THE Department of Home Affairs is continuing to drive forward an ambitious programme of savings and efficiencies in order to achieve its budget targets while minimising the impact on frontline services.

The demolition of Victoria Road prison, the sale of Onchan police station and the transfer of the Isle of Man Fire and Rescue Service headquarters have already generated savings and significant capital receipts for Government. In addition to rationalising its estate and leased office and storage facilities, the Department has also combined the prison and probation services and introduced more flexible terms and conditions for staff.

This package of measures has contributed to savings of more than £4 million (12%) since 2010-11, and £8 million (21%) since the Department’s budget peaked in 2007-08. It means that Home Affairs delivers a wide range of community-focused services – including the Isle of Man Constabulary, Fire and Rescue Service, Prison and Probation Service, Communications Division and Emergency Planning Unit – for spending of £367 a year per head of population in the Island, or just over £1 a day per person. Efforts are now concentrated on identifying further efficiencies and cost-cutting initiatives in order to achieve additional savings of £2 million (6.5%) over the next two years.

Minister Juan Watterson MHK said:

‘The primary focus of the Department is protecting the vulnerable and our services are targeted towards achieving that objective. Each decision we have taken in relation to budget cuts has been risk-assessed to ensure community safety has not been threatened and we will continue to work hard to provide best-value, effective services for the people of the Isle of Man. As well as helping residents to feel secure in their local communities, the Department of Home Affairs recognises its role in supporting our national priority of growing the economy. The Isle of Man is firmly established as one of the safest places to live in the British Isles and this reputation, together with an excellent quality of life, is a significant factor in attracting new businesses and key workers to the Island.’

While praising staff for the progress achieved to date, the Minister acknowledged that the Department faces a challenging time ahead as it seeks to deliver further budget cuts.

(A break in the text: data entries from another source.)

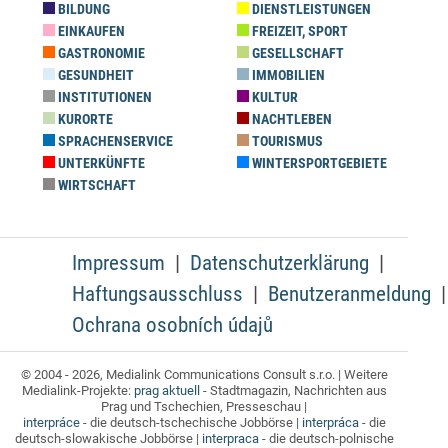
BILDUNG
DIENSTLEISTUNGEN
EINKAUFEN
FREIZEIT, SPORT
GASTRONOMIE
GESELLSCHAFT
GESUNDHEIT
IMMOBILIEN
INSTITUTIONEN
KULTUR
KURORTE
NACHTLEBEN
SPRACHENSERVICE
TOURISMUS
UNTERKÜNFTE
WINTERSPORTGEBIETE
WIRTSCHAFT
Impressum
Datenschutzerklärung
Haftungsausschluss
Benutzeranmeldung
Ochrana osobních údajů
© 2004 - 2026, Medialink Communications Consult s.r.o. | Weitere
Medialink-Projekte:
prag aktuell
- Stadtmagazin, Nachrichten aus
Prag und Tschechien, Presseschau |
interpráce
- die deutsch-tschechische Jobbörse |
interpráca
- die
deutsch-slowakische Jobbörse |
interpraca
- die deutsch-polnische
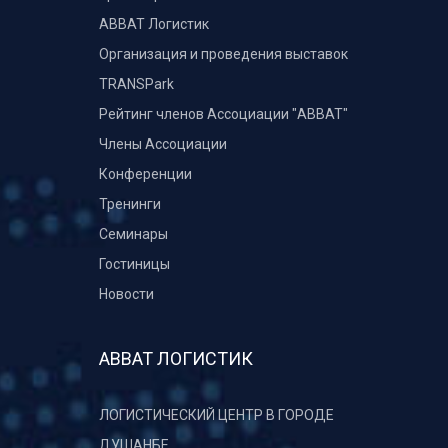
ABBAT Логистик
Организация и проведения выставок
TRANSPark
Рейтинг членов Ассоциации "АВВАТ"
Члены Ассоциации
Конференции
Тренинги
Семинары
Гостиницы
Новости
АВВАТ ЛОГИСТИК
ЛОГИСТИЧЕСКИЙ ЦЕНТР В ГОРОДЕ
ДУШАНБЕ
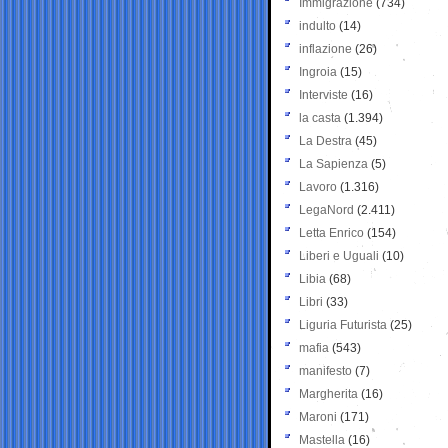
Immigrazione
(734)
indulto
(14)
inflazione
(26)
Ingroia
(15)
Interviste
(16)
la casta
(1.394)
La Destra
(45)
La Sapienza
(5)
Lavoro
(1.316)
LegaNord
(2.411)
Letta Enrico
(154)
Liberi e Uguali
(10)
Libia
(68)
Libri
(33)
Liguria Futurista
(25)
mafia
(543)
manifesto
(7)
Margherita
(16)
Maroni
(171)
Mastella
(16)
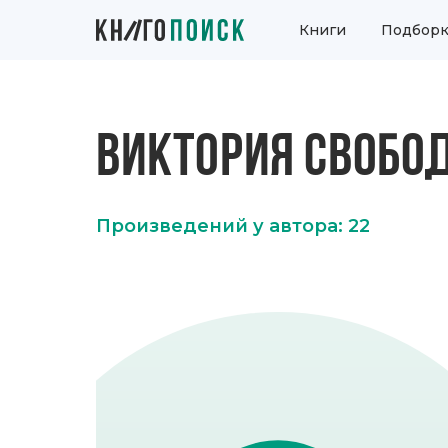
Книги
Подборк
ВИКТОРИЯ СВОБО
Произведений у автора: 22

Among the proposals for future savings is the development of an on-Island training facility for firefighters which would reduce the cost of travel and accommodation associated with UK-based training.

The Department is also planning a new custody block at Police headquarters to consolidate all Douglas detention facilities into one location. This will help to improve efficiency and enable the police to vacate the current Lord Street site – freeing it up for development. Staff levels will also be assessed as part of a comprehensive review of the Department’s activities.

As Home Affairs has the highest ratio of salary costs as a proportion of its budget of any Government department, there is likely to be an impact on jobs by the end of the rebalancing process. Home Affairs has lost 44 full-time equivalent headcount since 2010-11, and a further reduction in posts may be required to balance the books.

Minister Watterson said:

‘The Department made some dramatic changes in recent times, and those changes have been well planned and structured in order to minimise the impact on the public wherever possible. We will continue to work creatively and invest in IT, but there can be no doubt that the next couple of years will be extremely challenging and further job losses cannot be ruled out. Overall, I am confident that we can play our part in delivering Government’s priorities while achieving our savings targets in a balanced, pragmatic and sensitive way.’